_WHAT IS REQUIRED_
Count every line in this listing that has "Гарантия". Reply with only the total.

• • • • • • •

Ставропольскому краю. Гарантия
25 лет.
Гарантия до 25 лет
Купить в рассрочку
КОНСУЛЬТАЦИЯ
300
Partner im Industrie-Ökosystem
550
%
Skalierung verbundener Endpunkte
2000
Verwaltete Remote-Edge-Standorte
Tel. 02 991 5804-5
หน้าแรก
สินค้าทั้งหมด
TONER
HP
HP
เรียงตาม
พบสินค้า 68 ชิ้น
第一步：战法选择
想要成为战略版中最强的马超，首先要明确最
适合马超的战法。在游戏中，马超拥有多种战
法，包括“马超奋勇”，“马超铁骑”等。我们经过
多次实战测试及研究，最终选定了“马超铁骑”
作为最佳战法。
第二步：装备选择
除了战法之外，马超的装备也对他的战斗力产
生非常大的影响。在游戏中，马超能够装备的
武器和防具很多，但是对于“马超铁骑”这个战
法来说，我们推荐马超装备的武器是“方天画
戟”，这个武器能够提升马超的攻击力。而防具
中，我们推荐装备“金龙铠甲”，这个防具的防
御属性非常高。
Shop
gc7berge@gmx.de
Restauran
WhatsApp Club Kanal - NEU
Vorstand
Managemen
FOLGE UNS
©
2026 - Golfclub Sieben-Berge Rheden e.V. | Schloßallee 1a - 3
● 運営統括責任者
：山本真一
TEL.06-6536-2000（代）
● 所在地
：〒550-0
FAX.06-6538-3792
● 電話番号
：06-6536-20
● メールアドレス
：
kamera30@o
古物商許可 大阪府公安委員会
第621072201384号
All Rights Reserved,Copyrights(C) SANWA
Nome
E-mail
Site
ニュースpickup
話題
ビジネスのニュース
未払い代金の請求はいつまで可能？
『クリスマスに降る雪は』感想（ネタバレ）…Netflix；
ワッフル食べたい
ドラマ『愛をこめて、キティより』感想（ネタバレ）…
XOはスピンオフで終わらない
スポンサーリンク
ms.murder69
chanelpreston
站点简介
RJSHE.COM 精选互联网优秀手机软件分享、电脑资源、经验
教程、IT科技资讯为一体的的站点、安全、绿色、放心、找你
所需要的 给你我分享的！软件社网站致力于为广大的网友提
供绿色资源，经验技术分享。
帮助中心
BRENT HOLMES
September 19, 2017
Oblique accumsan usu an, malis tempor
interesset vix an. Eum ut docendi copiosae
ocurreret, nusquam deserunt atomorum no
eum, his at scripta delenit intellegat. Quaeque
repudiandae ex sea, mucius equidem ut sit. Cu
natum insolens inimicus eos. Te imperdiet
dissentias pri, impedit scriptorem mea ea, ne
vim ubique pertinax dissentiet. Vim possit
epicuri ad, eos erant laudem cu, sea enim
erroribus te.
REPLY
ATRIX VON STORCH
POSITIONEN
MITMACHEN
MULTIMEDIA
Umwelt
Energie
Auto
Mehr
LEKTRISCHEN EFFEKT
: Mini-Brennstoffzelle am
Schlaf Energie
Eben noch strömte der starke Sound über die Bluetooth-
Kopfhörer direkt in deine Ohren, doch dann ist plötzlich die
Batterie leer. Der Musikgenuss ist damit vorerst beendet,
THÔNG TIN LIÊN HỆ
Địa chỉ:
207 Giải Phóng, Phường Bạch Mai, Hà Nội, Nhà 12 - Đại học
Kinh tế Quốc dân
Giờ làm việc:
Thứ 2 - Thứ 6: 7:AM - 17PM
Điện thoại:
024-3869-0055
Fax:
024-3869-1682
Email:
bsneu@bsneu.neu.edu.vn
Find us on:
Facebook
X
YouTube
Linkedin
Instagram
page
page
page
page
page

• • • • • • •

_SOLUTION BELOW_
2